The key points in the financial agreement are:
Financial settlement
This settlement involves a pay freeze for GPs.
As last year, the Government will apply a small (0.5%) uplift to contract payments to contribute to the general increase in practice expenses and to provide for practice staff earning less than £21,000 to receive a pay rise of at least £250. The combination of a below-inflation uplift and new quality requirements for GP practices will deliver an estimated efficiency improvement of around 3.5 per cent.
Quality improvements
The agreement includes a number of improvements to the Quality and Outcomes Framework (QOF), including new measures to improve care for asthma patients, patients with peripheral arterial disease at risk of heart attacks, together with additional support and treatment to help smokers to quit.
Greater patient choice
Three areas will run the pilot from April 2012, which will see people having greater choice and flexibility about the GP practice that provides their personal care. It will mean patients are able to register close to work, close to a relative they care for or even close to a child’s school. The pilots will also test new arrangements to enable patients who are away from home to use a GP surgery as a non-registered patient.
Seventy-five per cent of patients who responded to a recent consultation on GP choice made it clear that they wanted greater ability to register with a practice of their choice.
The settlement provides the opportunity to fully test and evaluate the impact of increasing choice in pilot areas and will inform and strengthen proposals before wider implementation is considered.

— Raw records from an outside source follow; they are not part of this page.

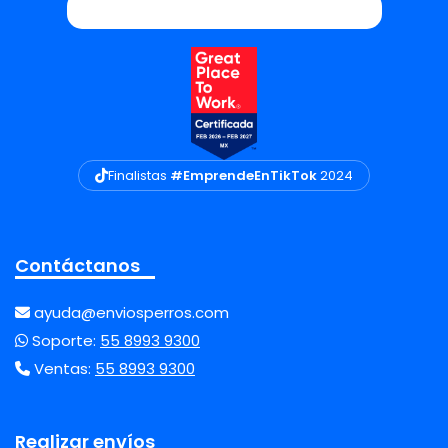
Finalistas
#EmprendeEnTikTok
2024
Contáctanos
ayuda@enviosperros.com
Soporte:
55 8993 9300
Ventas:
55 8993 9300
Realizar envíos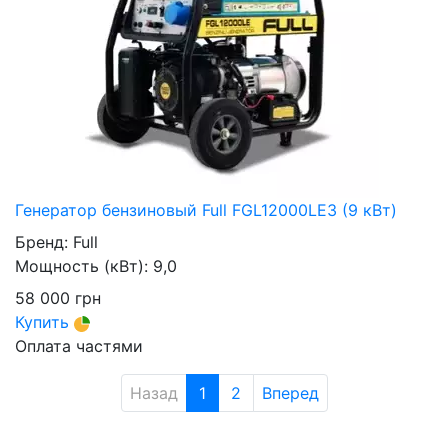
Генератор бензиновый Full FGL12000LE3 (9 кВт)
Бренд:
Full
Мощность (кВт):
9,0
58 000
грн
Купить
Оплата частями
Назад
1
2
Вперед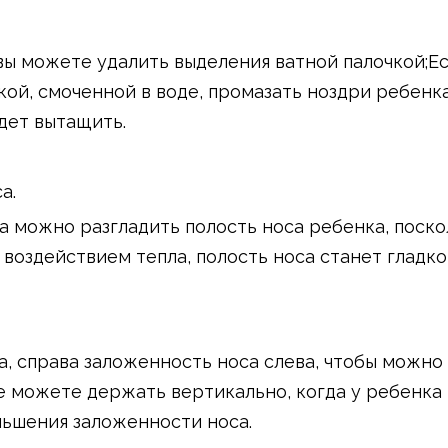
 вы можете удалить выделения ватной палочкой;Е
кой, смоченной в воде, промазать ноздри ребенка
дет вытащить.
а.
а можно разгладить полость носа ребенка, поско
воздействием тепла, полость носа станет гладко
а, справа заложенность носа слева, чтобы можно
е можете держать вертикально, когда у ребенка
ньшения заложенности носа.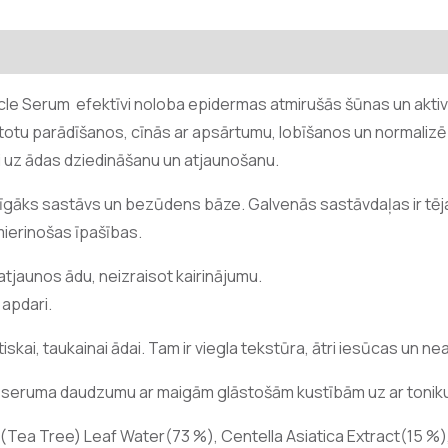
cle Serum efektīvi noloba epidermas atmirušās šūnas un aktiv
rtotu parādīšanos, cīnās ar apsārtumu, lobīšanos un normali
ti uz ādas dziedināšanu un atjaunošanu.
olīgāks sastāvs un bezūdens bāze. Galvenās sastāvdaļas ir tēja
mierinošas īpašības.
tjaunos ādu, neizraisot kairinājumu.
 apdari.
skai, taukainai ādai. Tam ir viegla tekstūra, ātri iesūcas un ne
 seruma daudzumu ar maigām glāstošām kustībām uz ar toniku
a (Tea Tree) Leaf Water(73 %), Centella Asiatica Extract(15 %)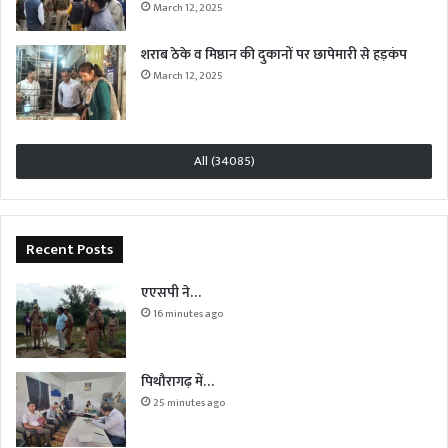
March 12, 2025
शराब ठेके व मिष्ठान की दुकानों पर छापेमारी से हड़कंप
March 12, 2025
All (34085)
Recent Posts
एएसपी ने…
16 minutes ago
पिथौरागढ़ में…
25 minutes ago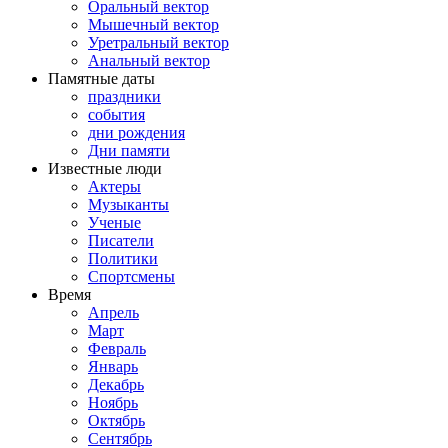
Оральный вектор
Мышечный вектор
Уретральный вектор
Анальный вектор
Памятные даты
праздники
события
дни рождения
Дни памяти
Известные люди
Актеры
Музыканты
Ученые
Писатели
Политики
Спортсмены
Время
Апрель
Март
Февраль
Январь
Декабрь
Ноябрь
Октябрь
Сентябрь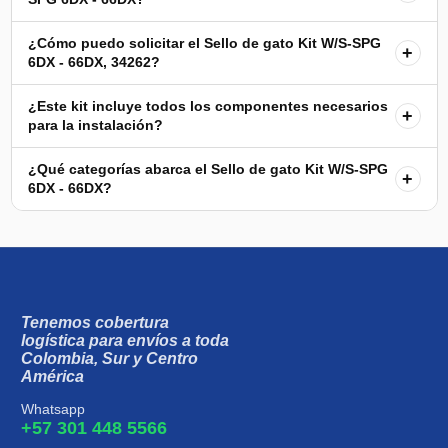
¿Cómo puedo solicitar el Sello de gato Kit W/S-SPG
+
6DX - 66DX, 34262?
¿Este kit incluye todos los componentes necesarios
+
para la instalación?
¿Qué categorías abarca el Sello de gato Kit W/S-SPG
+
6DX - 66DX?
Tenemos cobertura
logística para envíos a toda
Colombia, Sur y Centro
América
Whatsapp
+57 301 448 5566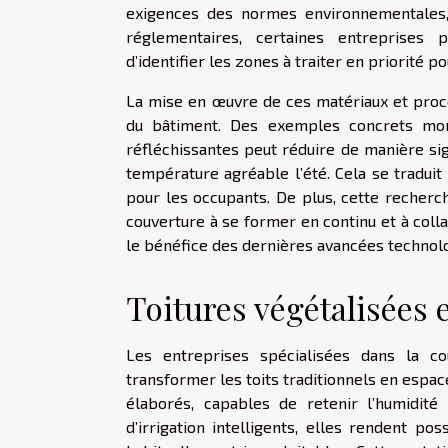
exigences des normes environnementales, s
réglementaires, certaines entreprises
d’identifier les zones à traiter en priorité p
La mise en œuvre de ces matériaux et proc
du bâtiment. Des exemples concrets mo
réfléchissantes peut réduire de manière sig
température agréable l’été. Cela se traduit
pour les occupants. De plus, cette recherc
couverture à se former en continu et à collab
le bénéfice des dernières avancées technolo
Toitures végétalisées 
Les entreprises spécialisées dans la co
transformer les toits traditionnels en espac
élaborés, capables de retenir l’humidité 
d’irrigation intelligents, elles rendent po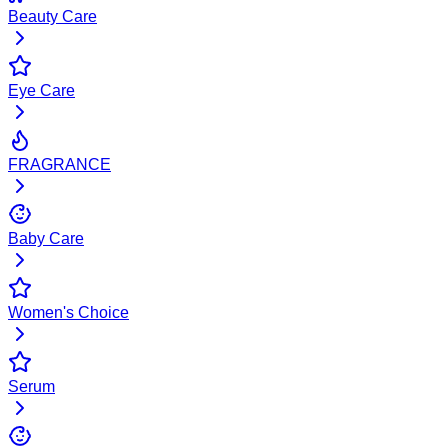
Beauty Care
Eye Care
FRAGRANCE
Baby Care
Women's Choice
Serum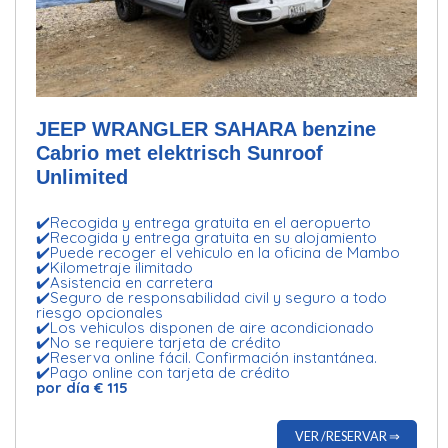
JEEP WRANGLER SAHARA benzine
Cabrio met elektrisch Sunroof
Unlimited
✔️Recogida y entrega gratuita en el aeropuerto
✔️Recogida y entrega gratuita en su alojamiento
✔️Puede recoger el vehiculo en la oficina de Mambo
✔️Kilometraje ilimitado
✔️Asistencia en carretera
✔️Seguro de responsabilidad civil y seguro a todo
riesgo opcionales
✔️Los vehiculos disponen de aire acondicionado
✔️No se requiere tarjeta de crédito
✔️Reserva online fácil. Confirmación instantánea.
✔️Pago online con tarjeta de crédito
por día € 115
VER /RESERVAR ⇒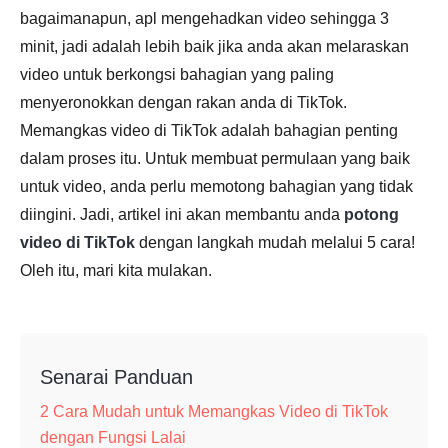
bagaimanapun, apl mengehadkan video sehingga 3
minit, jadi adalah lebih baik jika anda akan melaraskan
video untuk berkongsi bahagian yang paling
menyeronokkan dengan rakan anda di TikTok.
Memangkas video di TikTok adalah bahagian penting
dalam proses itu. Untuk membuat permulaan yang baik
untuk video, anda perlu memotong bahagian yang tidak
diingini. Jadi, artikel ini akan membantu anda
potong
video di TikTok
dengan langkah mudah melalui 5 cara!
Oleh itu, mari kita mulakan.
Senarai Panduan
2 Cara Mudah untuk Memangkas Video di TikTok
dengan Fungsi Lalai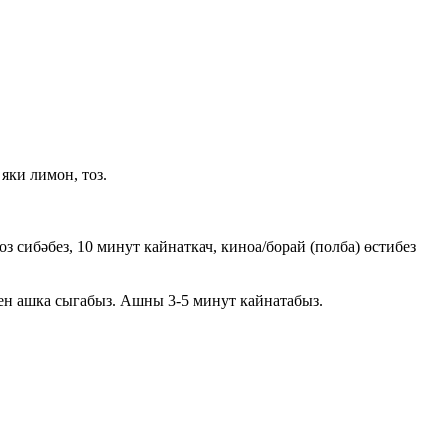
яки лимон, тоз.
оз сибәбез, 10 минут кайнаткач, киноа/борай (полба) өстибез
ешен ашка сыгабыз. Ашны 3-5 минут кайнатабыз.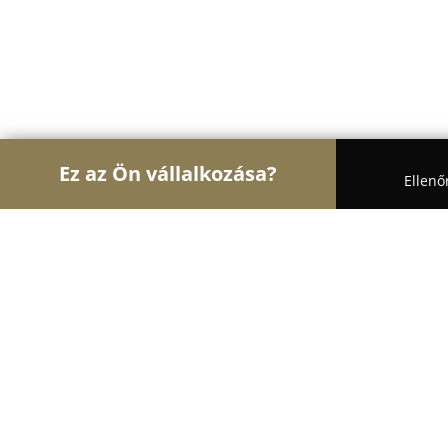
Ez az Ön vállalkozása?
Ellenő
Turul Könyvkereskedelem
Könyvesboltok, Antik
Di-Plant idegennyelvű könyvesbolt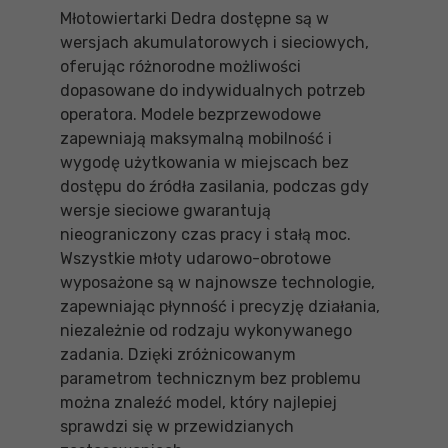
Młotowiertarki Dedra dostępne są w
wersjach akumulatorowych i sieciowych,
oferując różnorodne możliwości
dopasowane do indywidualnych potrzeb
operatora. Modele bezprzewodowe
zapewniają maksymalną mobilność i
wygodę użytkowania w miejscach bez
dostępu do źródła zasilania, podczas gdy
wersje sieciowe gwarantują
nieograniczony czas pracy i stałą moc.
Wszystkie młoty udarowo-obrotowe
wyposażone są w najnowsze technologie,
zapewniając płynność i precyzję działania,
niezależnie od rodzaju wykonywanego
zadania. Dzięki zróżnicowanym
parametrom technicznym bez problemu
można znaleźć model, który najlepiej
sprawdzi się w przewidzianych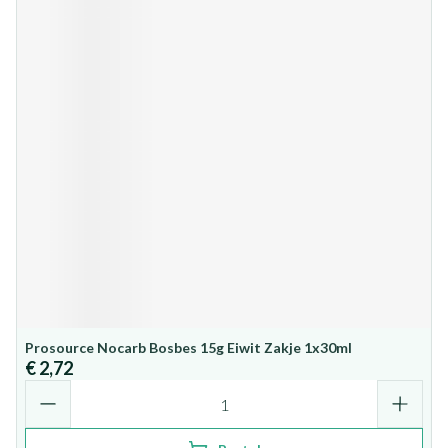
Prosource Nocarb Bosbes 15g Eiwit Zakje 1x30ml
€ 2,72
Aantal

End to patients being forced to de-register from their practice
The agreement today will also mean that people who move house just a few miles down the road will not be forced to move practice, which they would have had to do in the past. This will benefit up to three million or so people who move house each year within a short distance.
Better working between GPs and A&E departments
GP practices will work in groups to review the patterns of A&E attendances and find ways of improving the quality and accessibility of the care they provide so that patients avoid unnecessary A&E attendances.
The scheme focus in particular on quality of care for older patients with complex health needs at high risk of admission, children with minor illness or injury and patients who frequently re-attend A&E.
Membership of Clinical Commissioning Groups
The Department also welcomes that the BMA has agreed that, subject to the Health and Social Care Bill, it will be a contractual duty for GP practices to be members of a clinical commissioning group (CCG). This provides clarity to GP practices over their contractual responsibilities and is an important step forward in the process of NHS modernisation.